NLP Word Prediction App

Julian Cook
21-Aug-2015

A fast, compact application for word prediction, capable of being used in mobile settings.

Introduction

This presentation is a brief description of the Natural Language word prediction app and the methods that drive the predictions.

User interface

App has a very simple user interface; just enter a phrase in the text box
Press the
button
After a short pause the predicted word will appear in blue to the right.
There is a diagnostic table below that shows possibilities that were considered.
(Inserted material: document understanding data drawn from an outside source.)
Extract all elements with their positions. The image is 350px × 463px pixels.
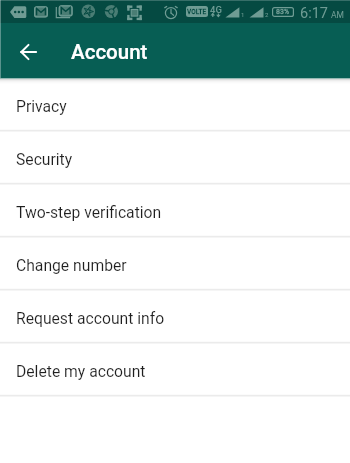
staticText: VOLTE [187,8,207,16]
staticText: 6:17 [300,5,328,22]
button[interactable]: Privacy [0,78,350,131]
button[interactable]: Request account info [0,290,350,343]
button[interactable]: Security [0,131,350,184]
staticText: Delete my account [16,362,146,380]
button[interactable]: Back [12,35,44,67]
staticText: 1 [241,11,245,18]
staticText: 83% [276,8,290,16]
staticText: Two-step verification [16,203,162,221]
staticText: Account [71,40,148,64]
button[interactable]: Change number [0,237,350,290]
staticText: AM [331,10,344,20]
staticText: Request account info [16,309,165,327]
staticText: 4G [210,4,222,15]
button[interactable]: Delete my account [0,343,350,396]
staticText: Security [16,150,73,168]
staticText: Privacy [16,97,67,115]
staticText: 2 [265,11,269,18]
staticText: Change number [16,256,127,274]
button[interactable]: Two-step verification [0,184,350,237]
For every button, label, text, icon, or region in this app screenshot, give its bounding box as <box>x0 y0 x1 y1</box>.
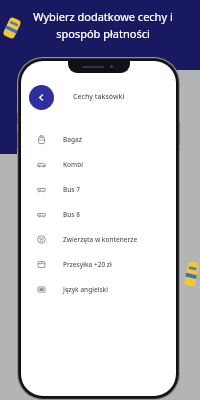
staticText: Bus 8 <box>63 210 80 219</box>
staticText: Zwierzęta w kontenerze <box>63 235 138 244</box>
staticText: Bus 7 <box>63 185 80 194</box>
button[interactable]: Przesyłka +20 zł <box>21 252 176 277</box>
staticText: spospób płatności <box>56 26 150 41</box>
button[interactable]: Bus 8 <box>21 202 176 227</box>
staticText: Bagaż <box>63 135 82 144</box>
button[interactable]: Back <box>29 85 54 110</box>
staticText: Język angielski <box>63 285 109 294</box>
button[interactable]: Bagaż <box>21 127 176 152</box>
button[interactable]: Język angielski <box>21 277 176 302</box>
staticText: Przesyłka +20 zł <box>63 260 112 269</box>
button[interactable]: Zwierzęta w kontenerze <box>21 227 176 252</box>
staticText: Wybierz dodatkowe cechy i <box>33 9 173 24</box>
staticText: Cechy taksówki <box>73 92 125 102</box>
staticText: Kombi <box>63 160 84 169</box>
button[interactable]: Bus 7 <box>21 177 176 202</box>
button[interactable]: Kombi <box>21 152 176 177</box>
Technology and Data that drives the app

To drive the app, data was gathered by sampling 50% of the following English language corpora: corpora.heliohost.org

Statistics for files	en_US.blogs	en_US.news	en_US.twitter
Items per file	899,288	1,010,242	2,360,148
Sizes MB for files	248.5 Mb	249.6 Mb	301.4 Mb

The data was cleaned by removing all non-english words and punctuation
The data was transformed into bi-grams, tri-grams, quad-grams and 'five'-grams
The *-grams were stored in tables in a compact sqlite database
We can search the sqlite database and return matches very quickly using specific search algorithms.

Algorithmic approach

The approach used is a blend of a Google machine translation method called 'Stupid ( naive) backoff' (Brants 2007)
Combined with a Generalized Language Model (Korner 2013)
Which is itself extended here to include a shift in position, as well as, a wildcard match.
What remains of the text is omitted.